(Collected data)
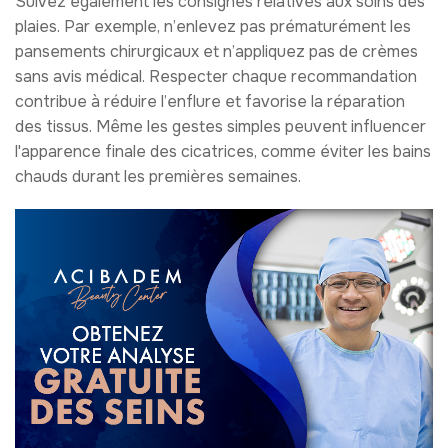
Suivez également les consignes relatives aux soins des
plaies. Par exemple, n’enlevez pas prématurément les
pansements chirurgicaux et n’appliquez pas de crèmes
sans avis médical. Respecter chaque recommandation
contribue à réduire l’enflure et favorise la réparation
des tissus. Même les gestes simples peuvent influencer
l'apparence finale des cicatrices, comme éviter les bains
chauds durant les premières semaines.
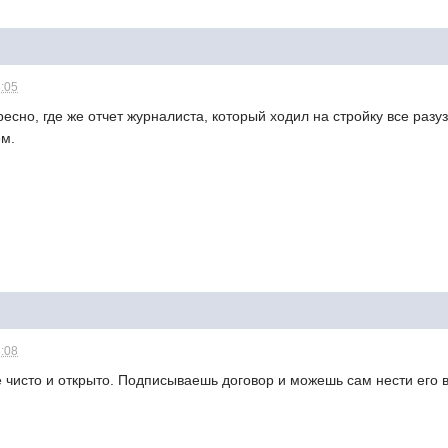
3:05
ресно, где же отчет журналиста, который ходил на стройку все ра
м.
3:08
 чисто и открыто. Подписываешь договор и можешь сам нести его в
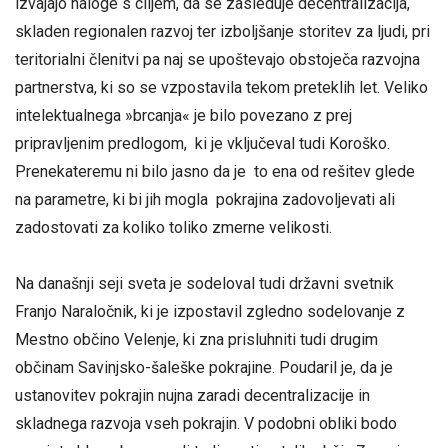
izvajajo naloge s ciljem, da se zasleduje decentralizacija,
skladen regionalen razvoj ter izboljšanje storitev za ljudi, pri
teritorialni členitvi pa naj se upoštevajo obstoječa razvojna
partnerstva, ki so se vzpostavila tekom preteklih let. Veliko
intelektualnega »brcanja« je bilo povezano z prej
pripravljenim predlogom, ki je vključeval tudi Koroško.
Prenekateremu ni bilo jasno da je to ena od rešitev glede
na parametre, ki bi jih mogla pokrajina zadovoljevati ali
zadostovati za koliko toliko zmerne velikosti.
Na današnji seji sveta je sodeloval tudi državni svetnik
Franjo Naraločnik, ki je izpostavil zgledno sodelovanje z
Mestno občino Velenje, ki zna prisluhniti tudi drugim
občinam Savinjsko-šaleške pokrajine. Poudaril je, da je
ustanovitev pokrajin nujna zaradi decentralizacije in
skladnega razvoja vseh pokrajin. V podobni obliki bodo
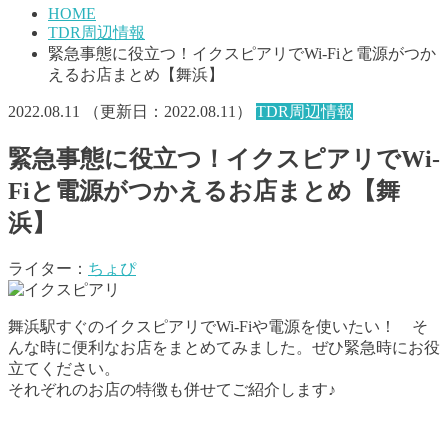
HOME
TDR周辺情報
緊急事態に役立つ！イクスピアリでWi-Fiと電源がつか
えるお店まとめ【舞浜】
2022.08.11
（更新日：
2022.08.11
）
TDR周辺情報
緊急事態に役立つ！イクスピアリでWi-
Fiと電源がつかえるお店まとめ【舞
浜】
ライター：
ちょぴ
舞浜駅すぐのイクスピアリでWi-Fiや電源を使いたい！ そ
んな時に便利なお店をまとめてみました。ぜひ緊急時にお役
立てください。
それぞれのお店の特徴も併せてご紹介します♪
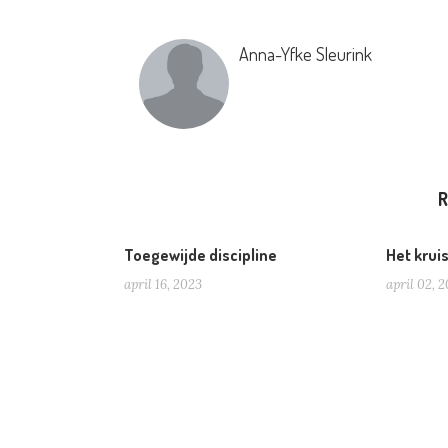
Anna-Yfke Sleurink
R
Toegewijde discipline
Het krui
april 16, 2023
april 02, 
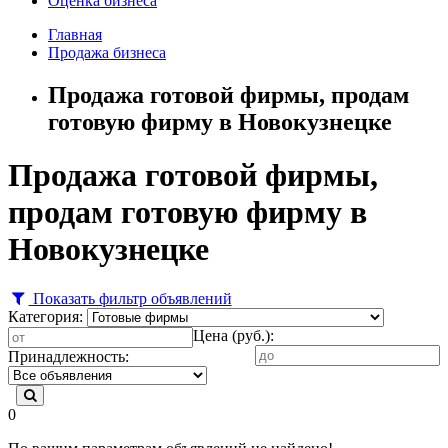
Оценка бизнеса
Главная
Продажа бизнеса
Продажа готовой фирмы, продам
готовую фирму в Новокузнецке
Продажа готовой фирмы,
продам готовую фирму в
Новокузнецке
Показать фильтр объявлений
Категория:
Цена (руб.):
Принадлежность:
0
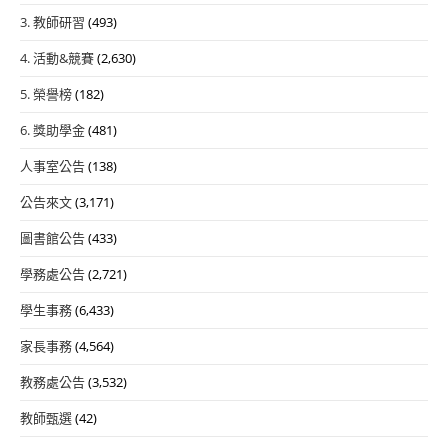
3. 教師研習
(493)
4. 活動&競賽
(2,630)
5. 榮譽榜
(182)
6. 獎助學金
(481)
人事室公告
(138)
公告來文
(3,171)
圖書館公告
(433)
學務處公告
(2,721)
學生事務
(6,433)
家長事務
(4,564)
教務處公告
(3,532)
教師甄選
(42)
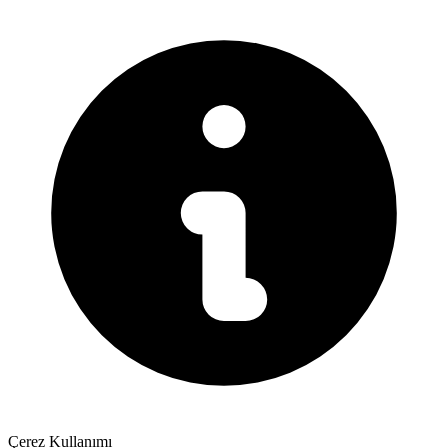
Çerez Kullanımı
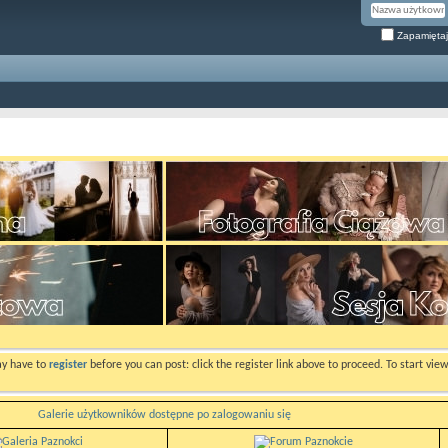
Zapamiętaj
ay have to
register
before you can post: click the register link above to proceed. To start vi
Galerie użytkowników dostępne po zalogowaniu się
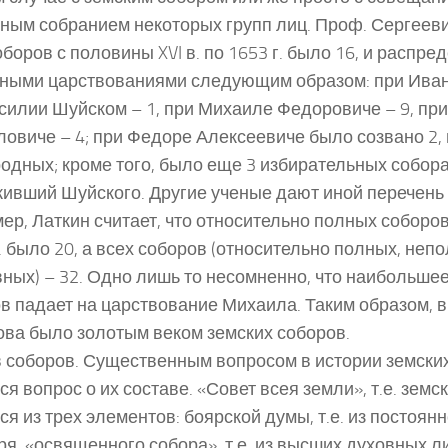
ным собранием некоторых групп лиц. Проф. Сергеевич
оборов с половины XVI в. по 1653 г. было 16, и распр
ными царствованиями следующим образом: при Иване
силии Шуйском – 1, при Михаиле Федоровиче – 9, пр
овиче – 4; при Федоре Алексеевиче было созвано 2, 
одных; кроме того, было еще 3 избирательных собора 
ивший Шуйского. Другие ученые дают иной перечень 
ер, Латкин считает, что относительно полных соборов 
.в. было 20, а всех соборов (относительно полных, неп
ных) – 32. Одно лишь то несомненно, что наибольше
в падает на царствование Михаила. Таким образом, 
ва было золотым веком земских соборов.
 соборов. Существенным вопросом в истории земски
ся вопрос о их составе. «Совет всея земли», т.е. земс
ся из трех элементов: боярской думы, т.е. из постоян
ря, «освященного собора», т.е. из высших духовных ли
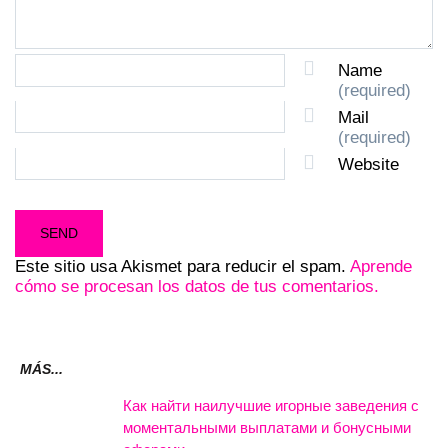
Name
(required)
Mail
(required)
Website
Este sitio usa Akismet para reducir el spam.
Aprende
cómo se procesan los datos de tus comentarios.
MÁS...
Как найти наилучшие игорные заведения с
моментальными выплатами и бонусными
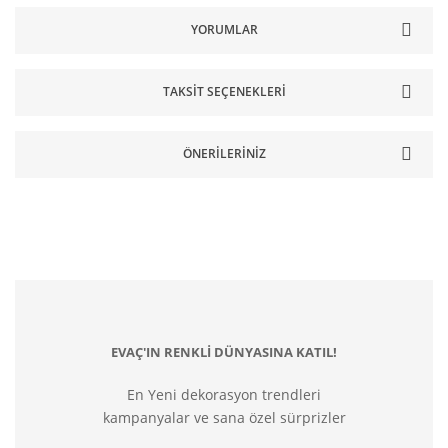
YORUMLAR
TAKSIT SEÇENEKLERI
ÖNERILERINIZ
EVAÇ'IN RENKLİ DÜNYASINA KATIL!
En Yeni dekorasyon trendleri
kampanyalar ve sana özel sürprizler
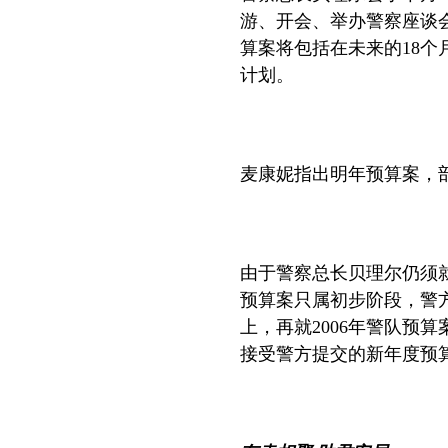
游、开会、举办警察座谈
算案将包括在未来的
18
个
计划。
麦康妮指出明年预算案，
由于警察总长贝理尔仍须
预算案只属初步阶段，警
上，再就
2006
年警队预算
接受警方提交的新年度预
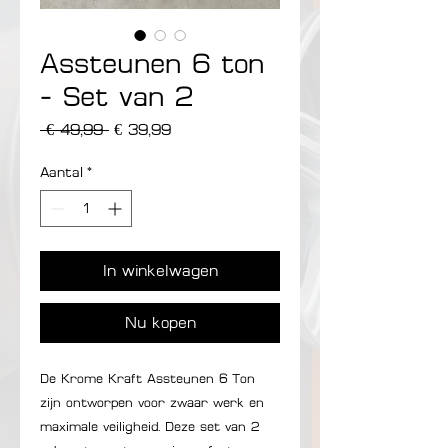
Assteunen 6 ton
- Set van 2
Normale prijs
Verkoopprijs
 € 49,99 
€ 39,99
Aantal
*
In winkelwagen
Nu kopen
De Krome Kraft Assteunen 6 Ton
zijn ontworpen voor zwaar werk en
maximale veiligheid. Deze set van 2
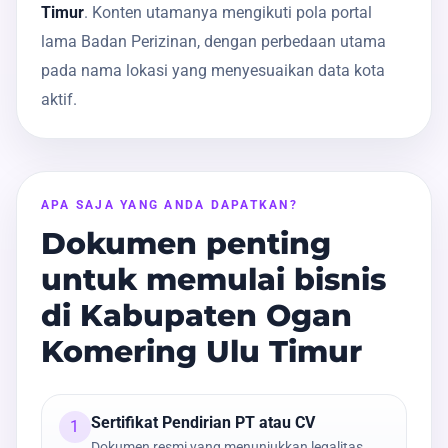
Timur
. Konten utamanya mengikuti pola portal
lama Badan Perizinan, dengan perbedaan utama
pada nama lokasi yang menyesuaikan data kota
aktif.
APA SAJA YANG ANDA DAPATKAN?
Dokumen penting
untuk memulai bisnis
di Kabupaten Ogan
Komering Ulu Timur
Sertifikat Pendirian PT atau CV
1
Dokumen resmi yang menunjukkan legalitas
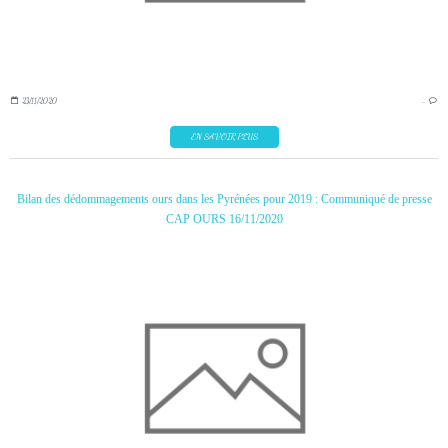
23/11/2020
…
EN SAVOIR PLUS
Bilan des dédommagements ours dans les Pyrénées pour 2019 : Communiqué de presse
CAP OURS 16/11/2020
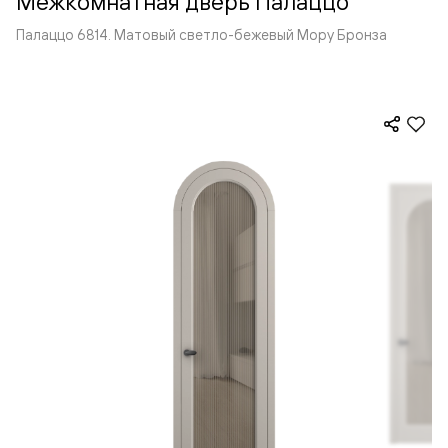
Межкомнатная дверь Палаццо
Палаццо 6814. Матовый светло-бежевый Мору Бронза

### Task
Pictures don't belong in the copy. Transcribe every record exactly as it appears.

### Answer for this exercise
Suivez également les consignes relatives aux soins des
plaies. Par exemple, n’enlevez pas prématurément les
pansements chirurgicaux et n’appliquez pas de crèmes
sans avis médical. Respecter chaque recommandation
contribue à réduire l’enflure et favorise la réparation
des tissus. Même les gestes simples peuvent influencer
l'apparence finale des cicatrices, comme éviter les bains
chauds durant les premières semaines.
3:05
ресно, где же отчет журналиста, который ходил на стройку все ра
м.
3:08
 чисто и открыто. Подписываешь договор и можешь сам нести его в
izvajajo naloge s ciljem, da se zasleduje decentralizacija,
skladen regionalen razvoj ter izboljšanje storitev za ljudi, pri
teritorialni členitvi pa naj se upoštevajo obstoječa razvojna
partnerstva, ki so se vzpostavila tekom preteklih let. Veliko
intelektualnega »brcanja« je bilo povezano z prej
pripravljenim predlogom, ki je vključeval tudi Koroško.
Prenekateremu ni bilo jasno da je to ena od rešitev glede
na parametre, ki bi jih mogla pokrajina zadovoljevati ali
zadostovati za koliko toliko zmerne velikosti.
Na današnji seji sveta je sodeloval tudi državni svetnik
Franjo Naraločnik, ki je izpostavil zgledno sodelovanje z
Mestno občino Velenje, ki zna prisluhniti tudi drugim
občinam Savinjsko-šaleške pokrajine. Poudaril je, da je
ustanovitev pokrajin nujna zaradi decentralizacije in
skladnega razvoja vseh pokrajin. V podobni obliki bodo
HOME
TDR周辺情報
緊急事態に役立つ！イクスピアリでWi-Fiと電源がつか
えるお店まとめ【舞浜】
2022.08.11
（更新日：
2022.08.11
）
TDR周辺情報
緊急事態に役立つ！イクスピアリでWi-
Fiと電源がつかえるお店まとめ【舞
浜】
ライター：
ちょぴ
舞浜駅すぐのイクスピアリでWi-Fiや電源を使いたい！ そ
んな時に便利なお店をまとめてみました。ぜひ緊急時にお役
立てください。
それぞれのお店の特徴も併せてご紹介します♪
Anna-Yfke Sleurink
R
Toegewijde discipline
Het krui
april 16, 2023
april 02, 
Оценка бизнеса
Главная
Продажа бизнеса
Продажа готовой фирмы, продам
готовую фирму в Новокузнецке
Продажа готовой фирмы,
продам готовую фирму в
Новокузнецке
Показать фильтр объявлений
Категория:
Цена (руб.):
Принадлежность:
0
3. 教師研習
(493)
4. 活動&競賽
(2,630)
5. 榮譽榜
(182)
6. 獎助學金
(481)
人事室公告
(138)
公告來文
(3,171)
圖書館公告
(433)
學務處公告
(2,721)
學生事務
(6,433)
家長事務
(4,564)
教務處公告
(3,532)
教師甄選
(42)
Çerez Kullanımı
Zapamiętaj
ay have to
register
before you can post: click the register link above to proceed. To start vi
Galerie użytkowników dostępne po zalogowaniu się
ным собранием некоторых групп лиц. Проф. Сергеевич
оборов с половины XVI в. по 1653 г. было 16, и распр
ными царствованиями следующим образом: при Иване
силии Шуйском – 1, при Михаиле Федоровиче – 9, пр
овиче – 4; при Федоре Алексеевиче было созвано 2, 
одных; кроме того, было еще 3 избирательных собора 
ивший Шуйского. Другие ученые дают иной перечень 
ер, Латкин считает, что относительно полных соборов 
.в. было 20, а всех соборов (относительно полных, неп
ных) – 32. Одно лишь то несомненно, что наибольше
в падает на царствование Михаила. Таким образом, 
ва было золотым веком земских соборов.
 соборов. Существенным вопросом в истории земски
ся вопрос о их составе. «Совет всея земли», т.е. земс
ся из трех элементов: боярской думы, т.е. из постоян
ря, «освященного собора», т.е. из высших духовных ли
Name
(required)
Mail
(required)
Website
Este sitio usa Akismet para reducir el spam.
Aprende
cómo se procesan los datos de tus comentarios.
MÁS...
Как найти наилучшие игорные заведения с
моментальными выплатами и бонусными
YORUMLAR
TAKSIT SEÇENEKLERI
ÖNERILERINIZ
EVAÇ'IN RENKLİ DÜNYASINA KATIL!
En Yeni dekorasyon trendleri
kampanyalar ve sana özel sürprizler
游、开会、举办警察座谈
算案将包括在未来的
18
个
计划。
麦康妮指出明年预算案，
由于警察总长贝理尔仍须
预算案只属初步阶段，警
上，再就
2006
年警队预算
接受警方提交的新年度预
Assteunen 6 ton
- Set van 2
Normale prijs
Verkoopprijs
 € 49,99 
€ 39,99
Aantal
*
In winkelwagen
Nu kopen
De Krome Kraft Assteunen 6 Ton
zijn ontworpen voor zwaar werk en
maximale veiligheid. Deze set van 2
Timur
. Konten utamanya mengikuti pola portal
lama Badan Perizinan, dengan perbedaan utama
pada nama lokasi yang menyesuaikan data kota
aktif.
APA SAJA YANG ANDA DAPATKAN?
Dokumen penting
untuk memulai bisnis
di Kabupaten Ogan
Komering Ulu Timur
Sertifikat Pendirian PT atau CV
1
Dokumen resmi yang menunjukkan legalitas
23/11/2020
…
EN SAVOIR PLUS
Bilan des dédommagements ours dans les Pyrénées pour 2019 : Communiqué de presse
CAP OURS 16/11/2020
Межкомнатная дверь Палаццо
Палаццо 6814. Матовый светло-бежевый Мору Бронза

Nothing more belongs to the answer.